O noticiário está repleto de histórias de pessoas sendo atendidas nos corredores dos hospitais, inclusive com relatos de pacientes que morreram esperando por atendimento de emergência. Hoje há 30% mais pacientes usando os serviços de emergência do que há 12 anos. Os números mostram que, nos últimos meses, aumentou o número de pessoas que estão tendo de esperar mais de quatro horas para serem atendidas na emergência dos hospitais.

Além disso, o tempo de espera para o atendimento em consultas de rotina também cresceu, assim como a espera para tratamentos especializados como terapias e cirurgias agendadas, mesmo em casos de câncer e outras doenças graves. Outro sinal visível é um impasse entre o governo e os médicos mais jovens do NHS, que compõem 30% da força de trabalho do sistema de saúde e normalmente atuam nos hospitais.

Crise humanitária

O governo quer mudar os contratos e as condições de trabalho desses médicos. Houve uma série de greves no último ano, que não conseguiram fazer com que os dois lados chegassem a um acordo. A Comissão de Qualidade da Atenção ao Cidadão, que é um organismo público ligado ao Ministério da Saúde, afirmou, em outubro, que o NHS chegou a seu ponto máximo de saturação, o que significa que os padrões devem começar a se deteriorar daqui para a frente.

Outro aspecto que ilustra bem a gravidade dessa crise foi o fato de o diretor da Cruz Vermelha Britânica ter afirmado, no mês passado, que o NHS está enfrentando uma verdadeira crise humanitária.
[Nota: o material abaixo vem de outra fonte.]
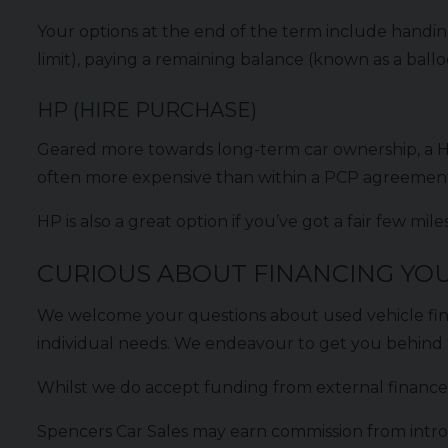
Your options at the end of the term include handing
limit), paying a remaining balance (known as a ball
HP (HIRE PURCHASE)
Geared more towards long-term car ownership, a Hi
often more expensive than within a PCP agreement,
HP is also a great option if you’ve got a fair few m
CURIOUS ABOUT FINANCING YOU
We welcome your questions about used vehicle fi
individual needs. We endeavour to get you behind 
Whilst we do accept funding from external finance 
Spencers Car Sales may earn commission from intro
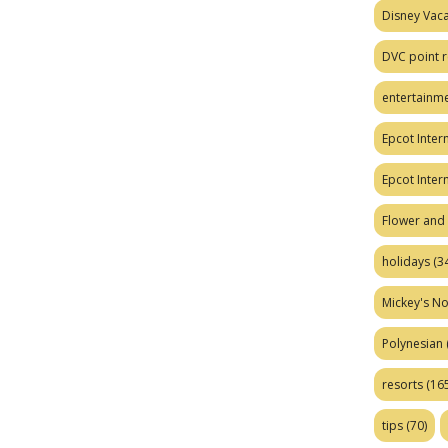
Disney Vaca
DVC point r
entertainm
Epcot Intern
Epcot Inter
Flower and 
holidays
(34
Mickey's No
Polynesian
resorts
(165
tips
(70)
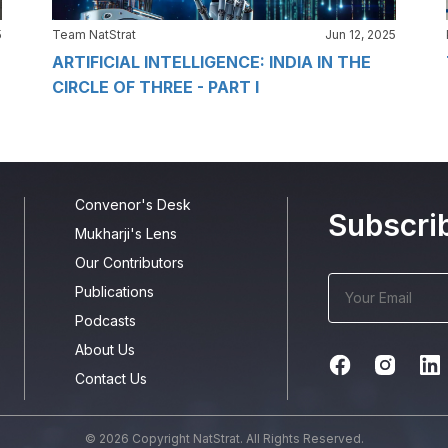
5
Team NatStrat
Jun 12, 2025
ARTIFICIAL INTELLIGENCE: INDIA IN THE
CIRCLE OF THREE - PART I
Convenor's Desk
Subscri
Mukharji's Lens
Our Contributors
Publications
Podcasts
About Us
Contact Us
© 2026 Copyright NatStrat. All Rights Reserved.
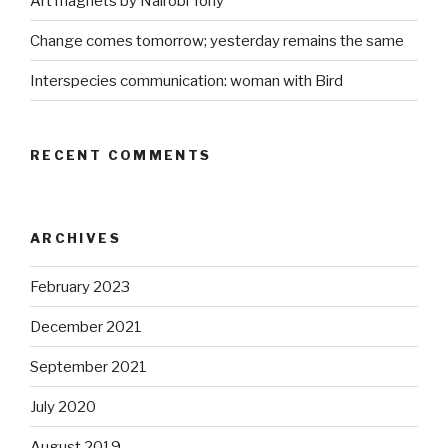
Art magnets by Nairobi Tony
Change comes tomorrow; yesterday remains the same
Interspecies communication: woman with Bird
RECENT COMMENTS
ARCHIVES
February 2023
December 2021
September 2021
July 2020
August 2019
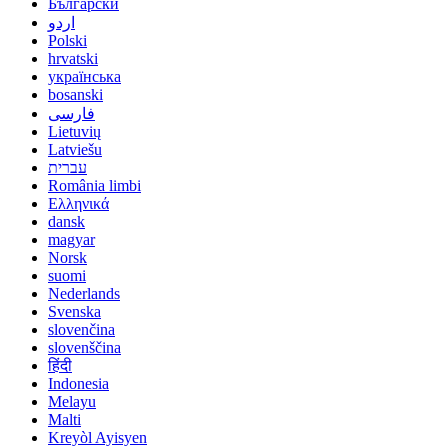
Български
اردو
Polski
hrvatski
українська
bosanski
فارسی
Lietuvių
Latviešu
עברית
România limbi
Ελληνικά
dansk
magyar
Norsk
suomi
Nederlands
Svenska
slovenčina
slovenščina
हिंदी
Indonesia
Melayu
Malti
Kreyòl Ayisyen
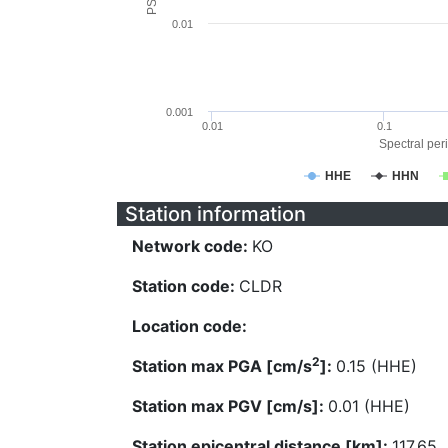
0.01
0.001
0.01
0.1
Spectral peri
HHE
HHN
Station information
Network code:
KO
Station code:
CLDR
Location code:
2
Station max PGA [cm/s
]:
0.15 (HHE)
Station max PGV [cm/s]:
0.01 (HHE)
Station epicentral distance [km]:
117.65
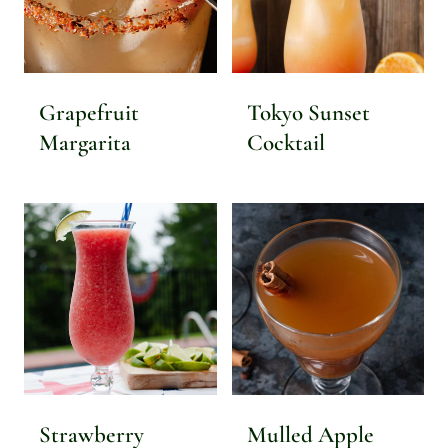
Grapefruit
Tokyo Sunset
Margarita
Cocktail
Strawberry
Mulled Apple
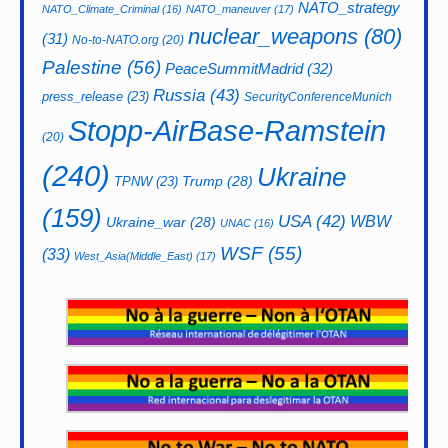
NATO_strategy
NATO_Climate_Criminal
(16)
NATO_maneuver
(17)
nuclear_weapons
(80)
(31)
No-to-NATO.org
(20)
Palestine
(56)
PeaceSummitMadrid
(32)
Russia
(43)
press_release
(23)
SecurityConferenceMunich
Stopp-AirBase-Ramstein
(20)
(240)
Ukraine
Trump
(28)
TPNW
(23)
(159)
USA
(42)
WBW
Ukraine_war
(28)
UNAC
(16)
WSF
(55)
(33)
West_Asia(Middle_East)
(17)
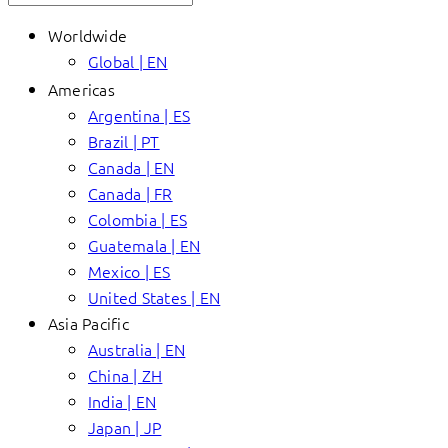
Worldwide
Global | EN
Americas
Argentina | ES
Brazil | PT
Canada | EN
Canada | FR
Colombia | ES
Guatemala | EN
Mexico | ES
United States | EN
Asia Pacific
Australia | EN
China | ZH
India | EN
Japan | JP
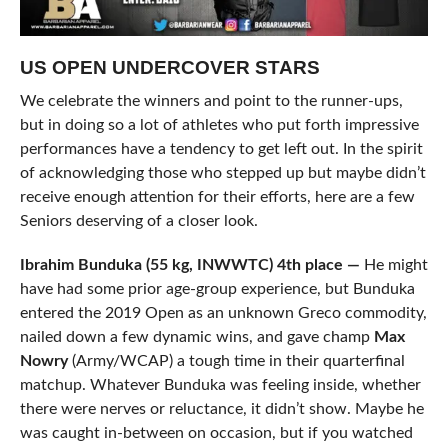
US OPEN UNDERCOVER STARS
We celebrate the winners and point to the runner-ups,
but in doing so a lot of athletes who put forth impressive
performances have a tendency to get left out. In the spirit
of acknowledging those who stepped up but maybe didn’t
receive enough attention for their efforts, here are a few
Seniors deserving of a closer look.
Ibrahim Bunduka (55 kg, INWWTC) 4th place —
He might
have had some prior age-group experience, but Bunduka
entered the 2019 Open as an unknown Greco commodity,
nailed down a few dynamic wins, and gave champ
Max
Nowry
(Army/WCAP) a tough time in their quarterfinal
matchup. Whatever Bunduka was feeling inside, whether
there were nerves or reluctance, it didn’t show. Maybe he
was caught in-between on occasion, but if you watched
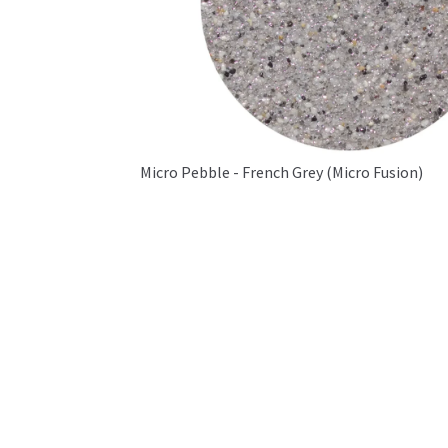
Micro Pebble - French Grey (Micro Fusion)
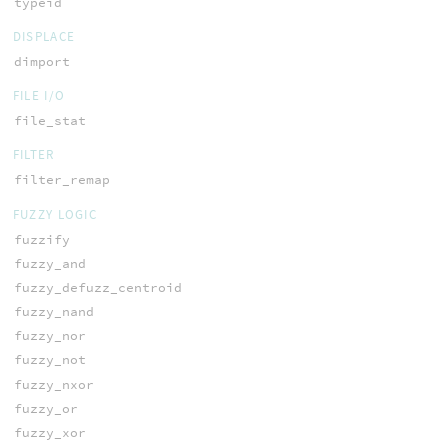
typeid
DISPLACE
dimport
FILE I/O
file_stat
FILTER
filter_remap
FUZZY LOGIC
fuzzify
fuzzy_and
fuzzy_defuzz_centroid
fuzzy_nand
fuzzy_nor
fuzzy_not
fuzzy_nxor
fuzzy_or
fuzzy_xor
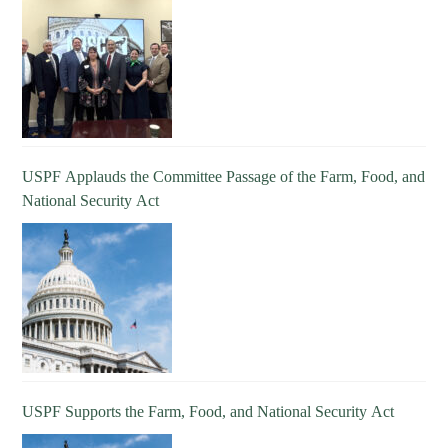
USPF Applauds the Committee Passage of the Farm, Food, and
National Security Act
USPF Supports the Farm, Food, and National Security Act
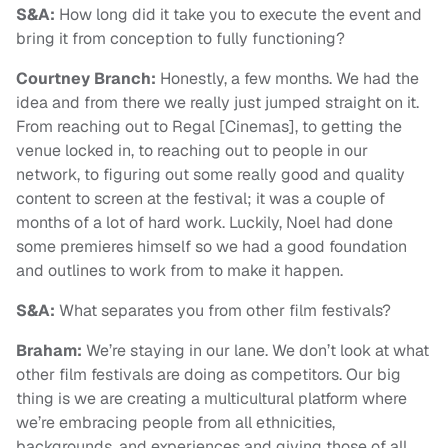
S&A:
How long did it take you to execute the event and
bring it from conception to fully functioning?
Courtney Branch:
Honestly, a few months. We had the
idea and from there we really just jumped straight on it.
From reaching out to Regal [Cinemas], to getting the
venue locked in, to reaching out to people in our
network, to figuring out some really good and quality
content to screen at the festival; it was a couple of
months of a lot of hard work. Luckily, Noel had done
some premieres himself so we had a good foundation
and outlines to work from to make it happen.
S&A:
What separates you from other film festivals?
Braham:
We’re staying in our lane. We don’t look at what
other film festivals are doing as competitors. Our big
thing is we are creating a multicultural platform where
we’re embracing people from all ethnicities,
backgrounds, and experiences and giving those of all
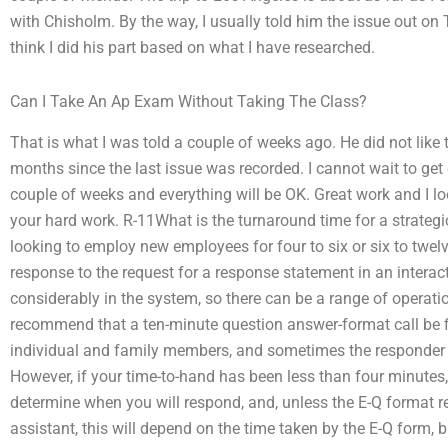
with Chisholm. By the way, I usually told him the issue out on
think I did his part based on what I have researched.
Can I Take An Ap Exam Without Taking The Class?
That is what I was told a couple of weeks ago. He did not like 
months since the last issue was recorded. I cannot wait to get o
couple of weeks and everything will be OK. Great work and I lo
your hard work. R-11What is the turnaround time for a strate
looking to employ new employees for four to six or six to twel
response to the request for a response statement in an interact
considerably in the system, so there can be a range of operat
recommend that a ten-minute question answer-format call be fie
individual and family members, and sometimes the responder w
However, if your time-to-hand has been less than four minutes,
determine when you will respond, and, unless the E-Q format 
assistant, this will depend on the time taken by the E-Q form,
Segundo ele, a entidade teve de enviar médicos e enfermeiros voluntários para vários hospitais do país e pedir apoio de veículos comuns para fazer as vezes de ambulância, algo que só ocorre em países que atravessam catástrofes ou conflitos armados.

Médicos entregam carta a premiê

Em janeiro, o ministro das Finanças, Philip Hammond, admitiu em uma entrevista que o governo não tem dinheiro extra para cobrir os gastos com o NHS. Nesta quinta-feira, um grupo de 2 mil médicos em nível sênior dentro do sistema entregam uma carta à primeira-ministra, Theresa May, fazendo um apelo para que o governo aumente o orçamento destinado à saúde.

Os médicos dizem estar “apagando incêndios” diariamente, sem poder oferecer aos pacientes os cuidados ideais. O diretor do principal sindicato de médicos do Reino Unido disse que Theresa May não pode continuar “enfiando a cabeça na areia” e que o governo precisa urgentemente pensar em como financiar o sistema a longo prazo. O Partido Conservador já vem há tempos cogitando a ideia de começar a cobrar por alguns serviços do NHS, algo que boa parte da população rejeita veementemente. Mas uma pesquisa divulgada esta semana mostrou que praticamente metade dos britânicos aceitaria um aumento de impostos para ajudar a financiar o NHS.